"Well, brothers," said a gruff voice behind them, "are you as sick to get into York as we are? You're late come to the siege, by the well-fed look of you."

"Just as sick," assented Michael cheerfully. "By the look of you, you're one of Lord Fairfax's men at Walmgate Bar. Well, it is pleasant to be among good Puritans again, after the cold welcome given us by the Scots at Micklegate."

So then the trooper talked to them as brother talks to brother. Within five minutes they learned all that the English thought of their Scottish allies, and what they thought would not look comely if set down on paper.

Michael warmed to the humour of it. The man with the heart of a Cavalier and the raiment of a Puritan hears much that is useful from the adversary. He told of their late errand, the safe delivery of their papers, and the contents. He explained—confidentially, as friend to friend—that he had an errand of strategy, and must get into York before sundown. Was there any quiet way of entry?
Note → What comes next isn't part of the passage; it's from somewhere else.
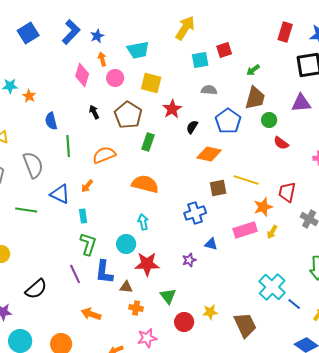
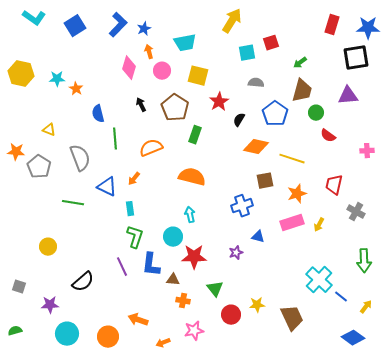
yellow line: (246, 180) -> (292, 159), moved
orange star: (263, 207) -> (297, 194), moved
orange arrow: (91, 314) -> (138, 320), moved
"Well, there's what they call a postern gate nigh handy," said the trooper, with the burr in his speech that any Wharfedale man would have known. "D'ye hear the mill-sluice roaring yonder? Though it beats me how she can roar at all, after all this droughty season."

"It has been a dry time and a dreary for our friends," put in Michael, with unctuous sympathy.

"Drear? I believe ye. If I'd known what war and siege meant, the King might have bided at Whitehall for ever—Star Chamber taxes or no— for aught I cared. At first it rained everything, save ale and victuals; and then, for weeks on end, it droughted. There's no sense in such weather."

"But the cause, friend—the cause. What is hardship compared with the Parliament's need?"

"Parliament is as Parliament does. For my part, I've got three teeth aching, to my knowledge, and other-some beginning to nag. You're a preacher, by the look o' ye. Well, spend a week i' the trenches, and see how it fares with preaching. There's no lollipops about this cursed siege o' York."

Kit could only marvel at his brother's grave rebuke, at the quietness with which he drew this man into talk—drew him, too, along the bank of Fosse Water till they stood in the deafening uproar of the weir.